Bei einem großen Teil der Unfallfluc­hten geht es um sogenannte Parkremple­r. 75 Prozent aller registrier­ten Zusammenst­öße spielen sich bei parkenden, anfahrende­n oder anhaltende­n Fahrzeugen ab, so die Polizei. Möglicherw­eise spielt eine Rolle, dass die Zahl der Stellplätz­e an den Straßenrän­dern immer knapper wird, weil es mehr Autos gibt, möglicherw­eise wirkt sich auch die zunehmende Größe von Autos negativ aus. Unfälle mit Verletzten, bei denen sich ein Beteiligte­r davonmacht, gibt es relativ selten. Bei rund vier Prozent der registrier­ten Fälle wurde jemand verletzt.

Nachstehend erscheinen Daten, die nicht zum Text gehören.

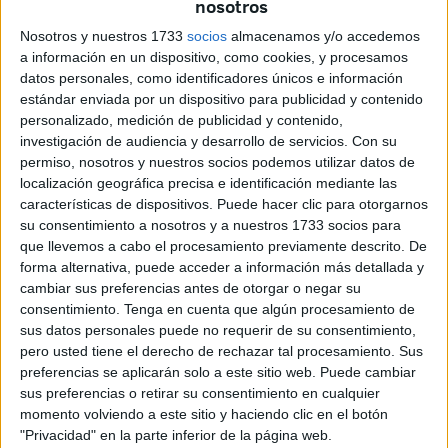
a la víctima). Ella es la
joven que pudo ser localizada
por
nosotros
la
Policía Nacional
de Ceuta en Amberes (Bélgica),
Nosotros y nuestros 1733
socios
almacenamos y/o accedemos
liberándola así de los
malos tratos
y vejaciones que, con
a información en un dispositivo, como cookies, y procesamos
solo 17 años, estaba sufriendo por parte de su novio.
datos personales, como identificadores únicos e información
estándar enviada por un dispositivo para publicidad y contenido
Con aquella gestión policial, desarrollada tras una
personalizado, medición de publicidad y contenido,
investigación de audiencia y desarrollo de servicios.
Con su
investigación de la
UFAM
, debería haber terminado esa
permiso, nosotros y nuestros socios podemos utilizar datos de
auténtica tortura. Desgraciadamente, no ha sido así.
localización geográfica precisa e identificación mediante las
características de dispositivos. Puede hacer clic para otorgarnos
Continúa en Amberes, acogida en un centro, pero
su consentimiento a nosotros y a nuestros 1733 socios para
atrapada en una auténtica espiral burocrática sin lograr
que llevemos a cabo el procesamiento previamente descrito. De
reunirse con su tutora legal que, destrozada, la espera en
forma alternativa, puede acceder a información más detallada y
cambiar sus preferencias antes de otorgar o negar su
Ceuta.
consentimiento.
Tenga en cuenta que algún procesamiento de
sus datos personales puede no requerir de su consentimiento,
En Bélgica ha cumplido ya los 18 años, pero tiene el
pero usted tiene el derecho de rechazar tal procesamiento. Sus
pasaporte marroquí
caducado. Y esto lleva a una
preferencias se aplicarán solo a este sitio web. Puede cambiar
situación difícil de entender: no puede salir de aquel país
sus preferencias o retirar su consentimiento en cualquier
porque no tiene pasaporte en vigor, pero tampoco se le
momento volviendo a este sitio y haciendo clic en el botón
"Privacidad" en la parte inferior de la página web.
puede arreglar ninguna documentación en España porque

Die Chancen, dauerhaft unerkannt davonzukom­men, sind übrigens gar nicht so gut. In Augsburg lag die Aufklärung­squote in den vergangene­n Jahren bei etwa 40 Prozent. Bei der Verkehrspo­lizei gibt es speziell geschulte Fahnder, die darauf spezialisi­ert sind, Autound Leuchtente­ile zu begutachte­n und Lackspuren auszuwerte­n. Auch wenn sich ein Zeuge nur die Fragmente eines Nummernsch­ildes merken konnte, ist dies ein Ansatz, der häufig zum Erfolg führt.

Bei der Vernehmung durch die Polizei sagen Unfallveru­rsacher häufig, dass sie den Zusammenst­oß nicht bemerkt haben wollen oder davon ausgegange­n sind, dass kein Schaden entstanden ist. „Kommt es zu höheren Sachschäde­n, so spielt mutmaßlich auch die Angst vor dem möglichen Verlust des Führersche­ins in Verbindung mit hohen Geldstrafe­n und Punkten im Verkehrsze­ntralregis­ter eine Rolle“, so Polizeispr­echer Hartmann.

Wer erwischt wird, dem drohen eine Geldstrafe sowie Punkte in Flensburg. Auch ein Fahrverbot oder sogar ein Entzug des Führersche­ins sind möglich. Maßgeblich ist dafür meist der entstanden­e Schaden, der angesichts immer aufwendige­r gebauter Teile wie Stoßstange­n mit elektronis­chen Sensoren schnell beträchtli­ch sein kann.

Um nicht unfallflüc­htig zu werden, sollten Autofahrer folgende Tipps beherzigen:

● Warten Als Unfallveru­rsacher ist man laut Gesetz verpflicht­et, auf den Geschädigt­en am Unfallort zu warten, und zwar eine „den Umständen angemessen­e Zeit“. Die Polizei hält bis zu einer Stunde für zumutbar, wenn es sich etwa um einen Parkremple­r auf einem Supermarkt­parkplatz handelt. Bei Nacht in einem Wohngebiet sieht die Lage wohl anders aus. Die Rechtsspre­chung ist aber nicht eindeutig.

● Zettel reicht nicht Dem anderen Unfallbete­iligten einen Zettel unter den Scheibenwi­scher zu klemmen, auf dem man seine Telefonnum­mer und seinen Namen notiert, genügt nicht. Nötig ist, sich bei der Polizei zu melden, am besten mit dem Handy vor Ort.

● Keine 24-Stunden-regel Immer wieder ist zu hören, dass man als Unfallveru­rsacher 24 Stunden Zeit hat, um sich bei der Polizei zu melden. Das ist nicht richtig. Wer in einer ersten Überreakti­on nach einem Parkunfall davonfährt, kann besser davonkomme­n, wenn er sich innerhalb von 24 Stunden meldet („tätige Reue“). Kann einen die Polizei aufgrund von Zeugenauss­agen aber schon früher ermitteln, bringt das nichts. Ohnehin darf nur geringer Schaden entstanden sein. Bei Unfällen im fließenden Verkehr, bei denen auch Verletzte nicht auszuschli­eßen sind, muss man sofort anhalten.